The Fibonacci retracement tool is an essential component of price action analysis, providing critical levels for potential market reactions. However, its effectiveness is often limited by the need for continuous human monitoring, which can lead to missed setups. In this part of our series, we introduce a tool that synchronizes and actively monitors manually drawn Fibonacci levels using MQL5, combining discretionary insight with automated oversight.
In the previous article, the focus was on synchronizing manually drawn trendlines with an automated monitoring system. That approach established a clear coordination model: the trader defines structure through discretionary drawing, while the Expert Advisor assumes responsibility for continuous observation. This combination allowed key interactions—such as touches, breakouts, and reversals—to be detected without constant chart monitoring, improving both efficiency and analytical consistency.
This article extends the same principle to another essential tool in price action analysis: the Fibonacci retracement. Instead of automating the drawing process, the system preserves manual input and introduces automation only at the monitoring stage. The trader defines the structure; the system tracks it.

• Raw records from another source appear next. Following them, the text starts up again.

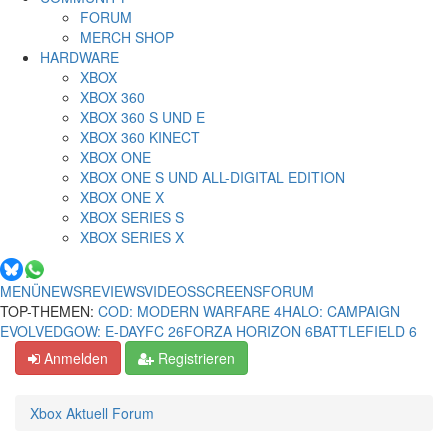
FORUM
MERCH SHOP
HARDWARE
XBOX
XBOX 360
XBOX 360 S UND E
XBOX 360 KINECT
XBOX ONE
XBOX ONE S UND ALL-DIGITAL EDITION
XBOX ONE X
XBOX SERIES S
XBOX SERIES X
MENÜ
NEWS
REVIEWS
VIDEOS
SCREENS
FORUM
TOP-THEMEN:
COD: MODERN WARFARE 4
HALO: CAMPAIGN
EVOLVED
GOW: E-DAY
FC 26
FORZA HORIZON 6
BATTLEFIELD 6
Anmelden
Registrieren
Xbox Aktuell Forum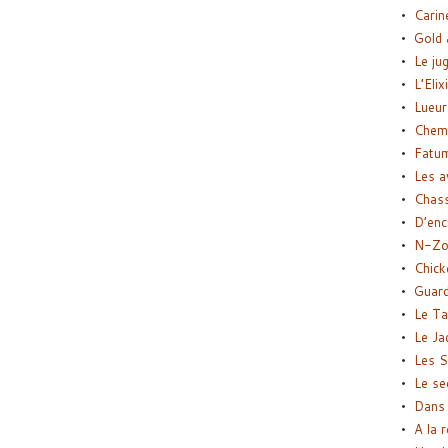
Carin
Gold 
Le ju
L’Elix
Lueur
Chemi
Fatu
Les a
Chas
D’enc
N-Zo
Chick
Guard
Le Ta
Le Ja
Les S
Le se
Dans 
A la 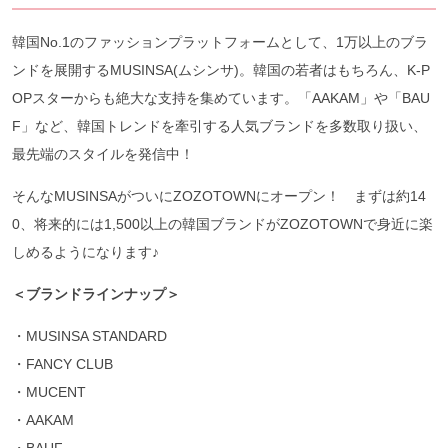
韓国No.1のファッションプラットフォームとして、1万以上のブラ
ンドを展開するMUSINSA(ムシンサ)。韓国の若者はもちろん、K-P
OPスターからも絶大な支持を集めています。「AAKAM」や「BAU
F」など、韓国トレンドを牽引する人気ブランドを多数取り扱い、
最先端のスタイルを発信中！
そんなMUSINSAがついにZOZOTOWNにオープン！ まずは約14
0、将来的には1,500以上の韓国ブランドがZOZOTOWNで身近に楽
しめるようになります♪
＜ブランドラインナップ＞
・MUSINSA STANDARD
・FANCY CLUB
・MUCENT
・AAKAM
・BAUF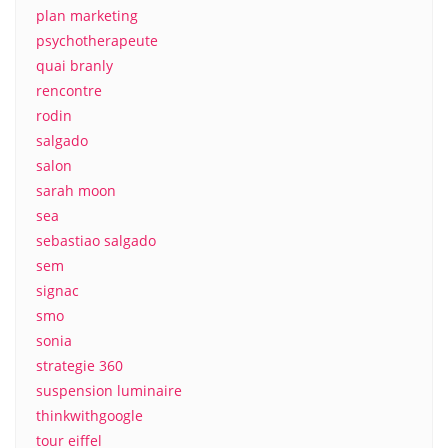
plan marketing
psychotherapeute
quai branly
rencontre
rodin
salgado
salon
sarah moon
sea
sebastiao salgado
sem
signac
smo
sonia
strategie 360
suspension luminaire
thinkwithgoogle
tour eiffel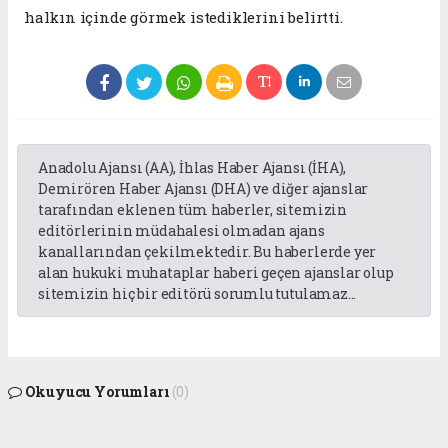
halkın içinde görmek istediklerini belirtti.
Anadolu Ajansı (AA), İhlas Haber Ajansı (İHA),
Demirören Haber Ajansı (DHA) ve diğer ajanslar
tarafından eklenen tüm haberler, sitemizin
editörlerinin müdahalesi olmadan ajans
kanallarından çekilmektedir. Bu haberlerde yer
alan hukuki muhataplar haberi geçen ajanslar olup
sitemizin hiç bir editörü sorumlu tutulamaz...
Okuyucu Yorumları
(0)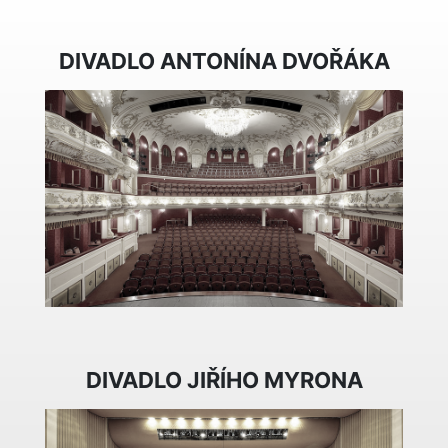
DIVADLO ANTONÍNA DVOŘÁKA
DIVADLO JIŘÍHO MYRONA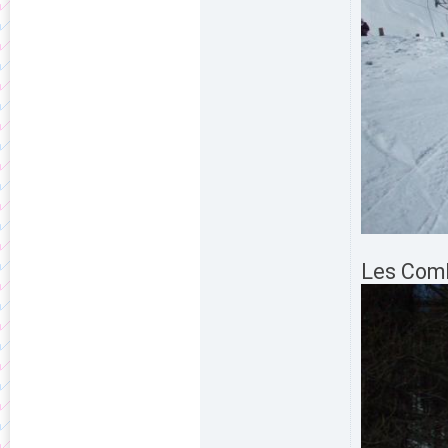
Les Comb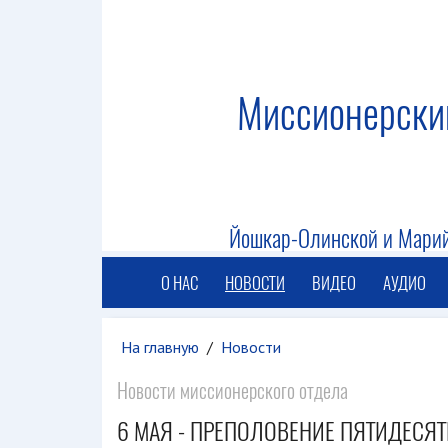
Миссионерски
Йошкар-Олинской и Марий
О НАС
НОВОСТИ
ВИДЕО
АУДИО
На главную
/
Новости
Новости миссионерского отдела
6 МАЯ - ПРЕПОЛОВЕНИЕ ПЯТИДЕСЯ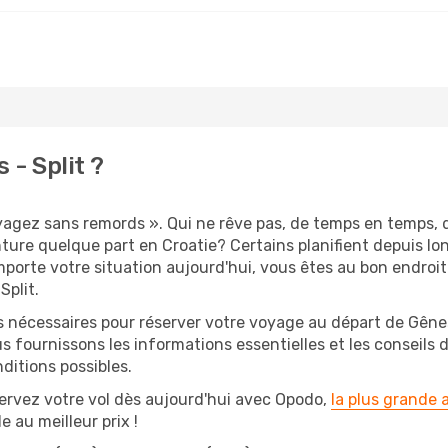
- Split ?
oyagez sans remords ». Qui ne rêve pas, de temps en temps, 
ure quelque part en Croatie? Certains planifient depuis lon
mporte votre situation aujourd'hui, vous êtes au bon endroi
Split.
s nécessaires pour réserver votre voyage au départ de Gênes
s fournissons les informations essentielles et les conseils
ditions possibles.
ervez votre vol dès aujourd'hui avec Opodo,
la plus grande
e au meilleur prix !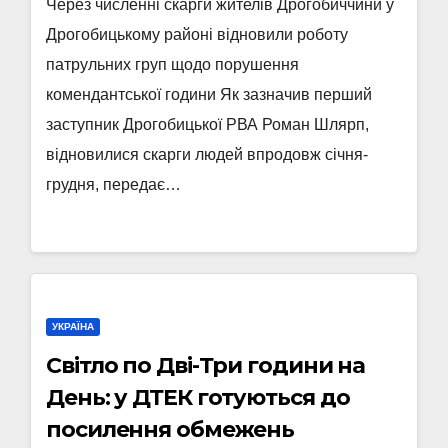
Через численні скарги жителів Дрогобиччини у
Дрогобицькому районі відновили роботу
патрульних груп щодо порушення
комендантської години Як зазначив перший
заступник Дрогобицької РВА Роман Шлярп,
відновилися скарги людей впродовж січня-
грудня, передає…
УКРАЇНА
Світло по Дві-Три години на
День: у ДТЕК готуються до
посилення обмежень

Before exploring the implementation, it is important to briefly revisit the concept behind the Fibonacci retracement tool and its role in market analysis.
Fibonacci Retracement
The Fibonacci retracement tool is derived from the Fibonacci sequence, a numerical progression introduced by Leonardo of Pisa, where each number is the sum of the two preceding values. Ratios derived from this sequence—most notably 23.6%, 38.2%, 50%, 61.8%, and 78.6%—form the basis of the retracement levels used in trading. In price action analysis, the tool is applied by selecting two significant points on the chart, typically a swing high and a swing low. The retracement levels are then projected between these points, highlighting potential areas where price may pause, reverse, or continue its movement.
These levels are most effective when supported by confluence or confirmation from other market factors, acting as zones where price may pause, reverse, or continue.